| What you are asked to do |
Before writing out the records, remove the pictures; keep everything else exact.

| Data for this task |

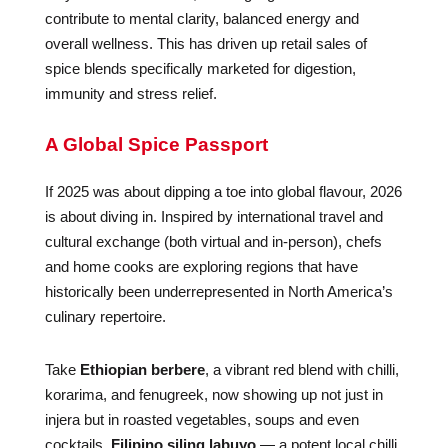
contribute to mental clarity, balanced energy and
overall wellness. This has driven up retail sales of
spice blends specifically marketed for digestion,
immunity and stress relief.
A Global Spice Passport
If 2025 was about dipping a toe into global flavour, 2026
is about diving in. Inspired by international travel and
cultural exchange (both virtual and in-person), chefs
and home cooks are exploring regions that have
historically been underrepresented in North America’s
culinary repertoire.
Take
Ethiopian berbere
, a vibrant red blend with chilli,
korarima, and fenugreek, now showing up not just in
injera but in roasted vegetables, soups and even
cocktails.
Filipino siling labuyo
— a potent local chilli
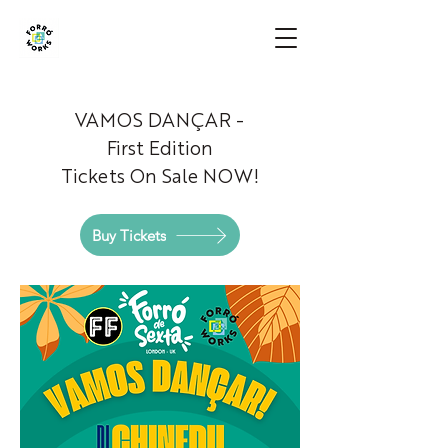
VAMOS
DANÇAR -
First Edition
Tickets On Sale NOW!
Buy Tickets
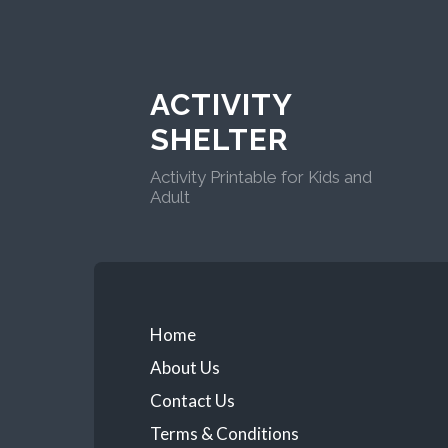
ACTIVITY
SHELTER
Activity Printable for Kids and
Adult
Home
About Us
Contact Us
Terms & Conditions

| Reply |
contribute to mental clarity, balanced energy and
overall wellness. This has driven up retail sales of
spice blends specifically marketed for digestion,
immunity and stress relief.
A Global Spice Passport
If 2025 was about dipping a toe into global flavour, 2026
is about diving in. Inspired by international travel and
cultural exchange (both virtual and in-person), chefs
and home cooks are exploring regions that have
historically been underrepresented in North America’s
culinary repertoire.
Take
Ethiopian berbere
, a vibrant red blend with chilli,
korarima, and fenugreek, now showing up not just in
injera but in roasted vegetables, soups and even
cocktails.
Filipino siling labuyo
— a potent local chilli
VAMOS
DANÇAR -
First Edition
Tickets On Sale NOW!
Buy Tickets
ACTIVITY
SHELTER
Activity Printable for Kids and
Adult
Home
About Us
Contact Us
Terms & Conditions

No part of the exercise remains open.